WORK REQUIRED - Without any of their pictures, return all of the records exactly.

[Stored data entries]
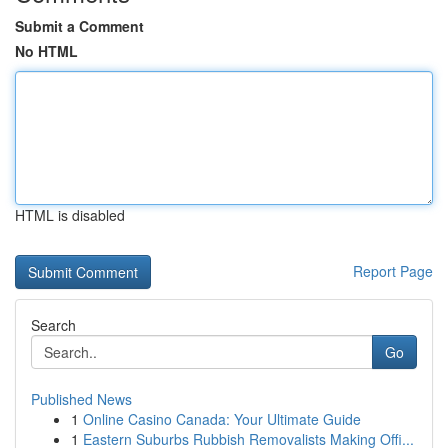
Submit a Comment
No HTML
HTML is disabled
Report Page
Search
Go
Published News
1
Online Casino Canada: Your Ultimate Guide
1
Eastern Suburbs Rubbish Removalists Making Offi...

REPLY TO THE TASK -
Submit a Comment
No HTML
HTML is disabled
Report Page
Search
Go
Published News
1
Online Casino Canada: Your Ultimate Guide
1
Eastern Suburbs Rubbish Removalists Making Offi...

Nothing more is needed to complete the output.